An employment law boutique wanted a single intake and matter system that turned client emails, court filings, and prior firm work into a structured record the firm could actually query.
Every new matter began as a long client email, a stack of attachments, and a phone call. The facts were already there. The dates were already there. The prior employer's policies, the dates of complaints, the names of supervisors, the references to specific incidents, all of it was sitting in the email thread, and a paralegal would spend hours manually extracting it into a spreadsheet that would later get abandoned.
Across hundreds of matters over the firm's history, the firm had drafted the same standard letters, the same complaints, and the same first-pass discovery requests. Each one was started fresh from a generic template because the firm's prior letters were not in a place anyone could search.
An intake system that reads the client email, the attached documents, and any related court filings, and parses the underlying facts and dates into a structured matter record. The record holds parties, employers, timeline of events, prior complaints, EEOC filings, settlement history, and the procedural posture of any pending matter.

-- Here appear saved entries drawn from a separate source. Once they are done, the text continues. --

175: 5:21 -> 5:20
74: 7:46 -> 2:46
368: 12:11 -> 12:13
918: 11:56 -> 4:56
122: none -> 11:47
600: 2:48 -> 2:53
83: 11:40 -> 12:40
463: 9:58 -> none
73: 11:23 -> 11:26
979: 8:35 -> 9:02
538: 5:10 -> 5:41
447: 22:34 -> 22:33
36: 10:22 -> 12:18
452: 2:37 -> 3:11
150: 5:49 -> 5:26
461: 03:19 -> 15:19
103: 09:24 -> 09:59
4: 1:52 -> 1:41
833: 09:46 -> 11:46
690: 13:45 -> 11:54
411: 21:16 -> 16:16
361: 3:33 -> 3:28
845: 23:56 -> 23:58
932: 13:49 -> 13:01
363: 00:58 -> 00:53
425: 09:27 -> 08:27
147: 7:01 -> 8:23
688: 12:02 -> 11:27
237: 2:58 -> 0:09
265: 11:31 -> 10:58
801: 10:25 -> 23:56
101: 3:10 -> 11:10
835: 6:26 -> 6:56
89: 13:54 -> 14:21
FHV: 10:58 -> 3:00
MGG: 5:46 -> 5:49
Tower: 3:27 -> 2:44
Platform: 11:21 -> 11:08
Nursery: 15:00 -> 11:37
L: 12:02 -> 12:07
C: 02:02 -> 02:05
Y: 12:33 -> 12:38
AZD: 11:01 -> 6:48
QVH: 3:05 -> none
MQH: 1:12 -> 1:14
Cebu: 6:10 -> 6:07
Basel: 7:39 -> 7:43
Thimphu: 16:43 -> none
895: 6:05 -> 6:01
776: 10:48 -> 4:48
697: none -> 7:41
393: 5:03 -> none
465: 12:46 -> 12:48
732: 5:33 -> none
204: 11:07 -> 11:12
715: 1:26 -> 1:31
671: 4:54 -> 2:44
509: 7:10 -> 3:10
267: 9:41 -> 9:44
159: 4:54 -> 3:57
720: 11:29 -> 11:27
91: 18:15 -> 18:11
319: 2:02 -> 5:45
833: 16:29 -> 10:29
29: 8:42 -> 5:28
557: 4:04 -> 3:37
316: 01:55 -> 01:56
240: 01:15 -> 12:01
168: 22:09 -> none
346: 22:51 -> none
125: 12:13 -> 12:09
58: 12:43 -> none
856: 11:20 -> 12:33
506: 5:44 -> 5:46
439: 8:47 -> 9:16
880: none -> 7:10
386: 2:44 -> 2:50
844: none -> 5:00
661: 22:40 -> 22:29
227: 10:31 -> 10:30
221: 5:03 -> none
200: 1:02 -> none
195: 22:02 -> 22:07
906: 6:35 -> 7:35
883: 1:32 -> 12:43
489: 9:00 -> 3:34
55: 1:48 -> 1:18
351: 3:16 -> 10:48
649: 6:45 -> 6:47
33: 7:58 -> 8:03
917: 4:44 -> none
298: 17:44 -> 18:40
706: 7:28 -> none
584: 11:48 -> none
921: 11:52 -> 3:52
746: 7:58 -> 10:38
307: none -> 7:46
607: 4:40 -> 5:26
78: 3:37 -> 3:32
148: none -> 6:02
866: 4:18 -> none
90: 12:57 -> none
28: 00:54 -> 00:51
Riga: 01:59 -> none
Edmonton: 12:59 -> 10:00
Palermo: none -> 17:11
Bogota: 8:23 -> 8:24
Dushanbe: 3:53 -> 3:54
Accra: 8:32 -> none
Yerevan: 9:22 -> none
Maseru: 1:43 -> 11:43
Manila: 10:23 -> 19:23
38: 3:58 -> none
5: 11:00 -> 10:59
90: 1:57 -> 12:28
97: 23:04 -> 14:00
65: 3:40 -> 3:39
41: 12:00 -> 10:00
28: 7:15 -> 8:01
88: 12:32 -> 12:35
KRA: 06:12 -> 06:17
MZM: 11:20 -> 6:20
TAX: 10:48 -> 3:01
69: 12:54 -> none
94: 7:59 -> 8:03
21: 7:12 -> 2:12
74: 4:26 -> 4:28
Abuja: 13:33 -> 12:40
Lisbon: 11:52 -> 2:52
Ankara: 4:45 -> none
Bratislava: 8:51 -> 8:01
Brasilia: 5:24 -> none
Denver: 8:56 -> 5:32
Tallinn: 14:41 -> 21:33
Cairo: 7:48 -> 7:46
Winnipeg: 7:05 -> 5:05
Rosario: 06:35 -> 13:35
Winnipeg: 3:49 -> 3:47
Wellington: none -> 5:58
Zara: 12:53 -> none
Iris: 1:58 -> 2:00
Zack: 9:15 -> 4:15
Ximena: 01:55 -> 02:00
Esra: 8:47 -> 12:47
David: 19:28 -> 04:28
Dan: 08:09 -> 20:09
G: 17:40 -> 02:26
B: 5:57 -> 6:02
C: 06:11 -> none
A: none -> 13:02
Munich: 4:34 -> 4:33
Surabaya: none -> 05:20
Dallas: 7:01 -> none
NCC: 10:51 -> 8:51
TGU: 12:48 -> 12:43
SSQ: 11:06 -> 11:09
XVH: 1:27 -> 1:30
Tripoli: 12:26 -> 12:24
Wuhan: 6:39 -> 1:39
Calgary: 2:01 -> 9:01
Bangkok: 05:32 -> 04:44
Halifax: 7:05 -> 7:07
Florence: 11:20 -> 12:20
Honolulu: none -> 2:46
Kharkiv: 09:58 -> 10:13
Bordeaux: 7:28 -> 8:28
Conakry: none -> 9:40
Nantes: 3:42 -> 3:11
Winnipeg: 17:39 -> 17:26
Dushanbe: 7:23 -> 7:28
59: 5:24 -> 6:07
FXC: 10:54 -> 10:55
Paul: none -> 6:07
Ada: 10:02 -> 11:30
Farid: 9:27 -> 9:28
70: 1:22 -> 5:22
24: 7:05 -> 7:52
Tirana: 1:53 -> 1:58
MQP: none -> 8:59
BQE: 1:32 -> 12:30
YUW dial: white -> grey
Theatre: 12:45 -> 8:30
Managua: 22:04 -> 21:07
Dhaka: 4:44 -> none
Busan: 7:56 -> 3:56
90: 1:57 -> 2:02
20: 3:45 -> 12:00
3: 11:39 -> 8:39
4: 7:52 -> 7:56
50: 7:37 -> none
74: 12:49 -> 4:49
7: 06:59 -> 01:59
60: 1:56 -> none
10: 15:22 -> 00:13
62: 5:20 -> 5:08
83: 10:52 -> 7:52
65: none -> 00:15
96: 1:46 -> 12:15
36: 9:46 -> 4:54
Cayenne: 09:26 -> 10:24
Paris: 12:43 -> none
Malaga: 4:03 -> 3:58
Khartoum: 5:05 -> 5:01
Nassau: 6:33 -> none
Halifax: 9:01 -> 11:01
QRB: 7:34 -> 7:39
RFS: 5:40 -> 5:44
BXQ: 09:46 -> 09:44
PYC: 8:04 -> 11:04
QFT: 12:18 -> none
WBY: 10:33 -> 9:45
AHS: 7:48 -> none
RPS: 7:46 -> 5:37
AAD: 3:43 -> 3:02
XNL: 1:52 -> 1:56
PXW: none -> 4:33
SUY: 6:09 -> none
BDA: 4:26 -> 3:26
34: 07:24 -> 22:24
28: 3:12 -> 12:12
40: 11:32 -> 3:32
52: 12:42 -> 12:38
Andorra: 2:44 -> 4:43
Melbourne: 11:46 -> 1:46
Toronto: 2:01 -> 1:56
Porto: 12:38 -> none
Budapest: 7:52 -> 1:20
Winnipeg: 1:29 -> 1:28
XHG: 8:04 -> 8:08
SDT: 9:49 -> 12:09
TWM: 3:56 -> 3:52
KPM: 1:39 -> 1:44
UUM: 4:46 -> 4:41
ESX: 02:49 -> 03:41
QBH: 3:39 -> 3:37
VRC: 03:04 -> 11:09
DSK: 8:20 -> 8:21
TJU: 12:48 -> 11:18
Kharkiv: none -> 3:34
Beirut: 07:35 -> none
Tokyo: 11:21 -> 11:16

Underneath it sits the firm's database of prior matters and prior work product. When the new matter resembles an old one, the system surfaces the relevant prior letters, complaints, and discovery requests to the partner. The first draft of the firm's standard letter to the employer is pre-populated using the parties and dates from the matter record, in the firm's voice, drawn from the firm's prior letters on similar fact patterns.
The partner reviews and edits. The output is a draft, not a filed pleading. Judgment stays with the lawyer.
Intake on a new matter takes minutes instead of an afternoon. The firm's prior work is queryable for the first time. Associates who joined the firm last year can find the firm's settled view of recurring fact patterns the way the senior partner would describe them, instead of asking the senior partner.
The firm owns the code, the database, and the prompts. New matter types are added by the firm's own people without calling us back.